▶ **Work instructions**:
Output the lines from the one holding "Če ste v neurju utrpeli š" to the end of the entries that follow, exactly and only those, minus any pictures.

▶ **Provided entries**:
----
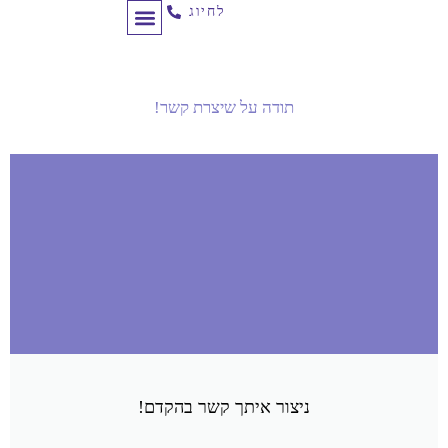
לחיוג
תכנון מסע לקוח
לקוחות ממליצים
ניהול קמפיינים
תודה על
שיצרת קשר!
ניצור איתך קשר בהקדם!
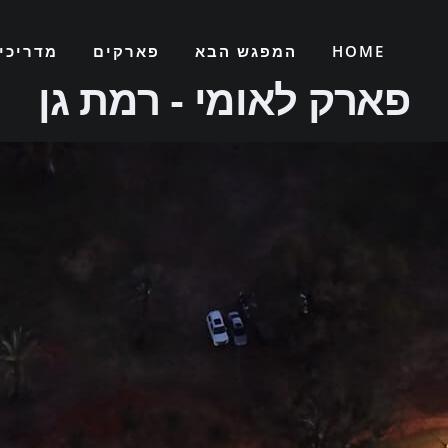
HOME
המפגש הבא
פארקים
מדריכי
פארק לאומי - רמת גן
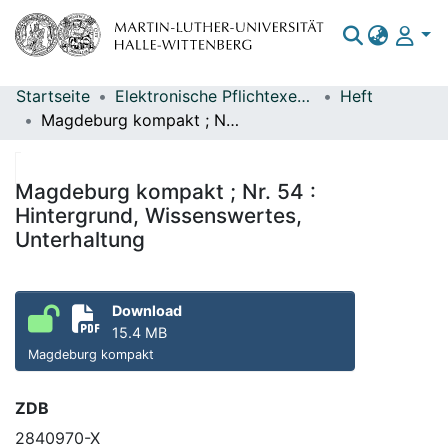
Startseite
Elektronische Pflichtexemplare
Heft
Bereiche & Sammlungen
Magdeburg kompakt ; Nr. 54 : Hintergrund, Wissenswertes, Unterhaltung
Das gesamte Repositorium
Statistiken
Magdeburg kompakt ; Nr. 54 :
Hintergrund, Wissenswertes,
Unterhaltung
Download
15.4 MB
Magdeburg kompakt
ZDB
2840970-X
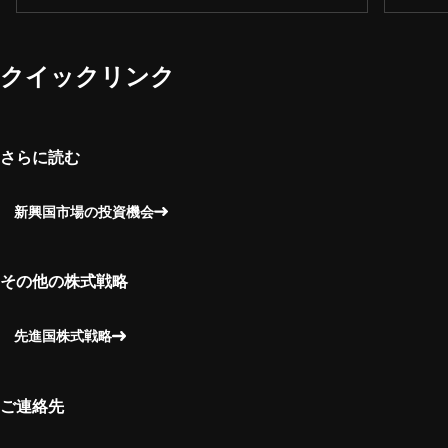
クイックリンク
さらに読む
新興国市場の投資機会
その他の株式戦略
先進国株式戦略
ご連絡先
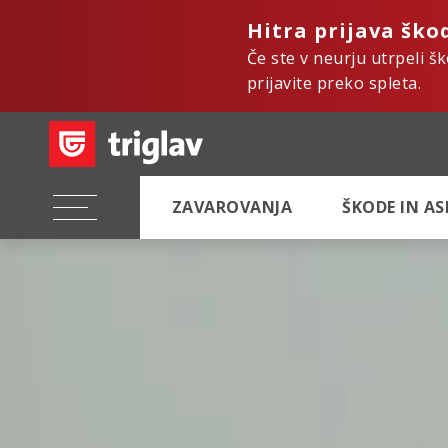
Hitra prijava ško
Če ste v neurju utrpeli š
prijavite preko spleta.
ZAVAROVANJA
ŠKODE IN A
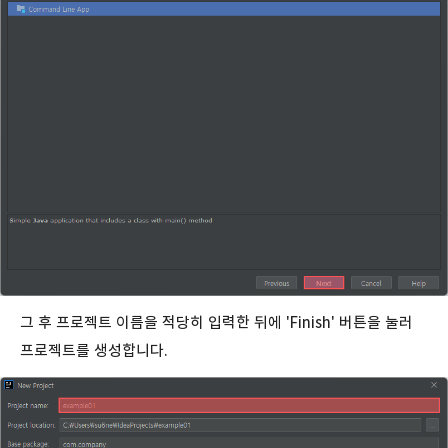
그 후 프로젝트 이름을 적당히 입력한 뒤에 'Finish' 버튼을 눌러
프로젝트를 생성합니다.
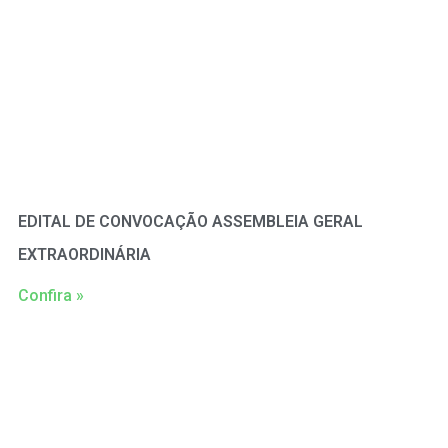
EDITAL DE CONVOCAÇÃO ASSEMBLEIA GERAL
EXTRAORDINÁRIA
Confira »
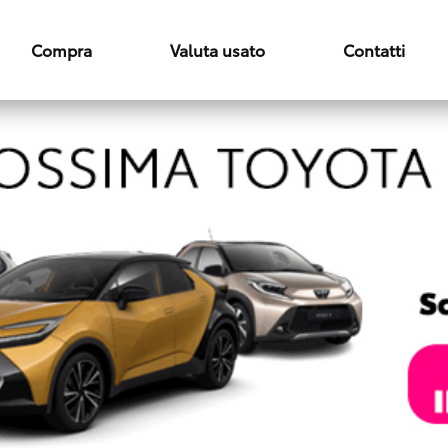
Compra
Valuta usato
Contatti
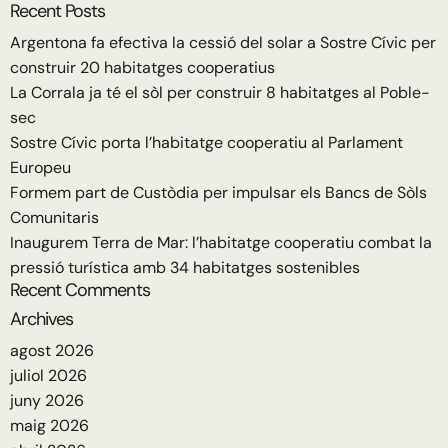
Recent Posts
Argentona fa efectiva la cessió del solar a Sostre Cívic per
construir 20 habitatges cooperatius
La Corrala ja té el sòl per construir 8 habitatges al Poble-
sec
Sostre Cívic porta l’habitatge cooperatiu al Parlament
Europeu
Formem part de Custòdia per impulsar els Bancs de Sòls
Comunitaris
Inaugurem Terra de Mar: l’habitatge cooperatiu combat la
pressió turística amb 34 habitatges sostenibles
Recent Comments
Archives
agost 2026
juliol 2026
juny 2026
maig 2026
----
▶ **Solved problem**:
Če ste v neurju utrpeli š
prijavite preko spleta.
ZAVAROVANJA
ŠKODE IN A
그 후 프로젝트 이름을 적당히 입력한 뒤에 'Finish' 버튼을 눌러
프로젝트를 생성합니다.
EDITAL DE CONVOCAÇÃO ASSEMBLEIA GERAL
EXTRAORDINÁRIA
Confira »
Compra
Valuta usato
Contatti
Recent Posts
Argentona fa efectiva la cessió del solar a Sostre Cívic per
construir 20 habitatges cooperatius
La Corrala ja té el sòl per construir 8 habitatges al Poble-
sec
Sostre Cívic porta l’habitatge cooperatiu al Parlament
Europeu
Formem part de Custòdia per impulsar els Bancs de Sòls
Comunitaris
Inaugurem Terra de Mar: l’habitatge cooperatiu combat la
pressió turística amb 34 habitatges sostenibles
Recent Comments
Archives
agost 2026
juliol 2026
juny 2026
maig 2026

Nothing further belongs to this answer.